Show me your ways, Lord,Psalm 25:4-5
teach me your paths.
Guide me in your truth and teach me,
for you are God my Savior,
and my hope is in you all day long.
Each evening it has become my routine (as part of getting dad ready for the night) to sit down at my parents’ piano and play a couple of hymns. There are several volumes I thumb through randomly, settling on hymns that are not only familiar, but easy to play (I am only prepared to go so far as four flats, or two sharps).
Monday evening I played “Teach Me Your Way” (Mansell Ramsey, 1919). I have not seen or heard this since I was a teen, but the melody came back easily and I played it through a couple of times.
Teach me Your way, O Lord, Teach me Your way; Your guiding grace afford, Teach me Your way. Help me to walk aright; More by faith, less by sight; Lead me with heavenly light, Teach me Your way.
“It’s a lovely hymn,” my mum said. “Please play the last verse.”
So I did, singing along, haltingly. But as I did I heard the words and they were too deep, too emotionally fraught, to apropos. My eyes filled up; the words stuck in my throat; I had to reach for my handkerchief.
Long as my life shall last, Teach me Your way; Where’er my lot be cast, Teach me Your way. Until the race is run, Until the journey’s done, Until the crown is won, Teach me Your way.
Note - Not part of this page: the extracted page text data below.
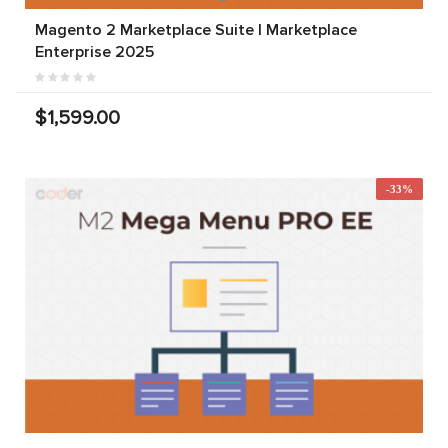
Magento 2 Marketplace Suite | Marketplace
Enterprise 2025
$1,599.00
-33%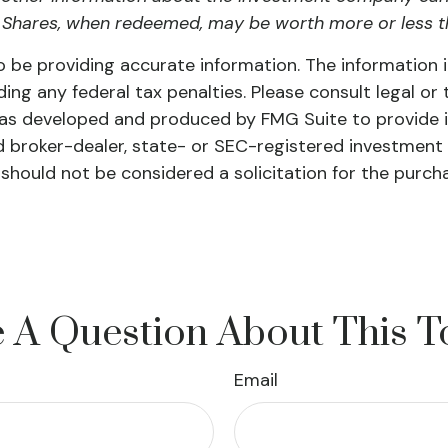
 Shares, when redeemed, may be worth more or less tha
be providing accurate information. The information in 
ing any federal tax penalties. Please consult legal or 
l was developed and produced by FMG Suite to provide 
ed broker-dealer, state- or SEC-registered investment
 should not be considered a solicitation for the purch
 A Question About This T
Email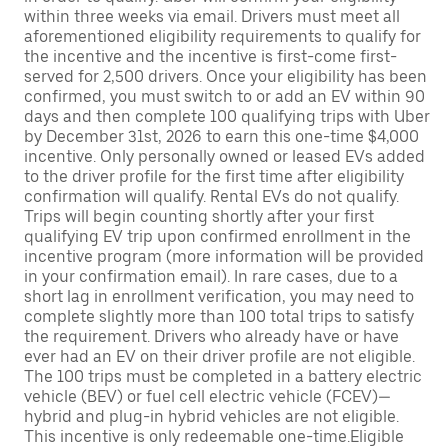
within three weeks via email. Drivers must meet all
aforementioned eligibility requirements to qualify for
the incentive and the incentive is first-come first-
served for 2,500 drivers. Once your eligibility has been
confirmed, you must switch to or add an EV within 90
days and then complete 100 qualifying trips with Uber
by December 31st, 2026 to earn this one-time $4,000
incentive. Only personally owned or leased EVs added
to the driver profile for the first time after eligibility
confirmation will qualify. Rental EVs do not qualify.
Trips will begin counting shortly after your first
qualifying EV trip upon confirmed enrollment in the
incentive program (more information will be provided
in your confirmation email). In rare cases, due to a
short lag in enrollment verification, you may need to
complete slightly more than 100 total trips to satisfy
the requirement. Drivers who already have or have
ever had an EV on their driver profile are not eligible.
The 100 trips must be completed in a battery electric
vehicle (BEV) or fuel cell electric vehicle (FCEV)—
hybrid and plug-in hybrid vehicles are not eligible.
This incentive is only redeemable one-time.Eligible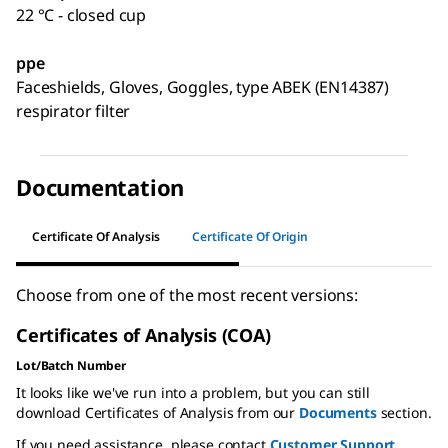
22 °C - closed cup
ppe
Faceshields, Gloves, Goggles, type ABEK (EN14387)
respirator filter
Documentation
Certificate Of Analysis
Certificate Of Origin
Choose from one of the most recent versions:
Certificates of Analysis (COA)
Lot/Batch Number
It looks like we've run into a problem, but you can still
download Certificates of Analysis from our
Documents
section.
If you need assistance, please contact
Customer Support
What is it about the combination of words and music that tugs so at my heartstrings? Maybe the better question is, “What is it about eternal truth that speaks so clearly to my soul?”
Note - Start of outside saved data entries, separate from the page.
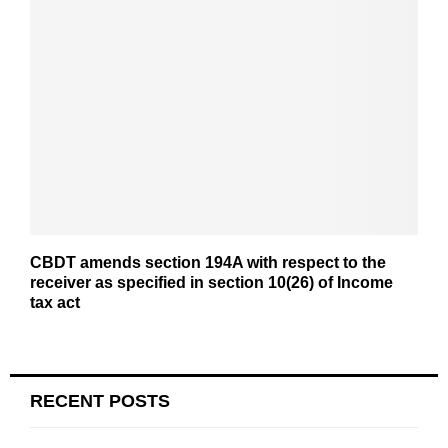
CBDT amends section 194A with respect to the
receiver as specified in section 10(26) of Income
tax act
RECENT POSTS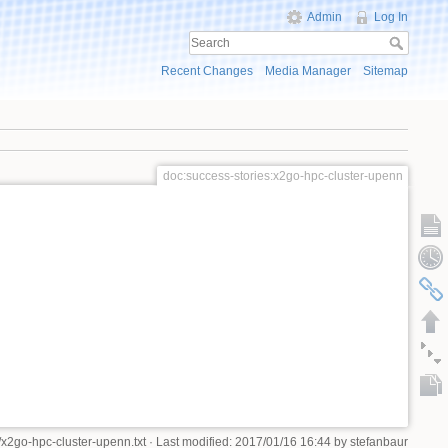
Admin
Log In
Recent Changes
Media Manager
Sitemap
doc:success-stories:x2go-hpc-cluster-upenn
/x2go-hpc-cluster-upenn.txt
· Last modified: 2017/01/16 16:44 by
stefanbaur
Could it be that the reason these phrases – “until the race is done…” and “until the journey’s done..” and “until the crown is won…” – call to deep emotions is that they are rooted in deep truths?
I never wanted, or felt that I needed, a telephone that could also take photographs until I became aware that they existed. Likewise Rebekah did not give heated seats a thought until she experienced one in a friend’s new car on a cold winter’s day. The aroma of roast lamb and Yorkshire pudding only evokes sentiments of Sunday dinner with mum, dad, Geoff, and Lassie in Folkestone, England, because, once, that really was my home….
We do not want something, or yearn for it, or miss it unless it is first real, and we have first experienced it, or at least become aware of the fact of it. Likewise this yearning, this call from our spiritual home is in a sense a re-calling, an affirmation that one day – when the race is completed and journey is done – we will finally and in the most complete way possible, be home.
In my parents’ case, singing along as I play their piano, this is truth that almost glows with its own holy light.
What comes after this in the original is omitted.